3.3 Material Pruning
Cloud analysis transforms CocoaPods objects into byte streams for transmission. The uploaded material and analysis results are as follows:
1. Uploading material
The cloud analysis toolchain will take the Podfile object, the Molinillo Graph object generated by the lockfile, the specified Source object, the plugin adapter, and all the external source Specs objects (specifically, the pre-release objects of the specified git, path, and podspec) as upload materials. In fact, cloud analysis does not need all the information of these local objects, and can prune these objects, for example, the Podfile object only needs the chain list of target_definitions; the Molinillo Graph object only needs the nodes corresponding to all pods, and does not need to record the logs of the operating nodes; the Source object only needs to know the name and the repo_definitions; the Source object only needs to know the name and the repo_definitions of the pods. Molinillo Graph object only needs all the nodes corresponding to the pods and does not need to record the logs of the operating nodes; Source object only needs the name and repo_dir, and so on.
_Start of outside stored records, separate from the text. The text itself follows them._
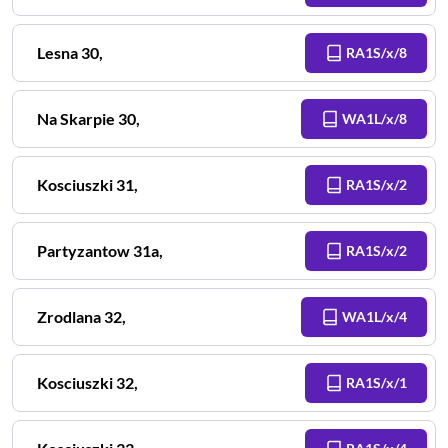
Lesna
30
,
RA1S/x/8
Na Skarpie
30
,
WA1L/x/8
Kosciuszki
31
,
RA1S/x/2
Partyzantow
31a
,
RA1S/x/2
Zrodlana
32
,
WA1L/x/4
Kosciuszki
32
,
RA1S/x/1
Among them, some resolution optimization plug-ins need to transfer some extra configuration Config objects through plug-in adapters.
2. Result Return
The result returned by the cloud analysis is a hash object with Target as the key and the corresponding Specs array as the value. Before the result is returned, the Source of all Specs will be pruned first. Since the Source corresponding to each Spec is only used in the subsequent process to classify the url field and generate the lock file. Therefore, other useless fields of the Source object can be deleted to minimize the transmission content and speed up the response time. After pruning the returned results, the size of transferred content can be reduced by about 10MB or more.
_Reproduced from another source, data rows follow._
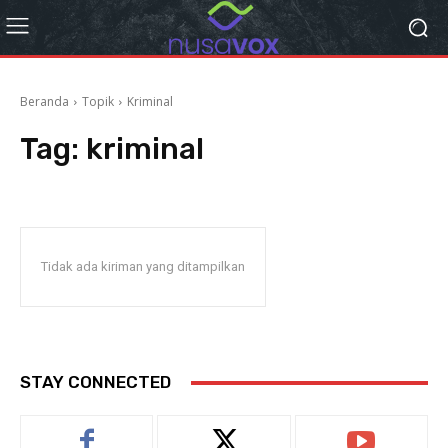
Beranda
Topik
Kriminal
Tag:
kriminal
Tidak ada kiriman yang ditampilkan
STAY CONNECTED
3.4 Resolution Policy Compatibility
To ensure the correctness and uniqueness (single truth) of the resolution results, the cloud analysis is compatible with the toolchain of each CocoaPods resolution strategy optimization within ByteDance. According to the construction configuration parameters in the project, the local plug-in of Cloud Analytics identifies the specific resolution strategy and passes it to the Cloud Analytics server to activate the corresponding resolution strategy algorithm for fast resolution. At the same time, combining the existing resolution optimization strategy and the cloud optimization acceleration mechanism, the dependency management process of CocoaPods reaches second return.
IV.
This article mainly shares a CocoaPods cloud-based optimization scheme within ByteDance, which converges and reuses a large number of repetitive iOS engineering pipeline build tasks, accelerates the dependency management rate under the premise of guaranteeing the correctness of dependency resolution, and improves R&D efficiency. At present, the cloud analysis service has completed the first phase of development and has been used by several core production lines within the company. For example, after the headline accessed the cloud analysis service, the time consumption of pipeline’s dependency analysis phase was accelerated by more than 60%. In the future, the download optimization of CocoaPods and project caching service are also under technical exploration, and the related technical articles will be shared one after another, please look forward to it!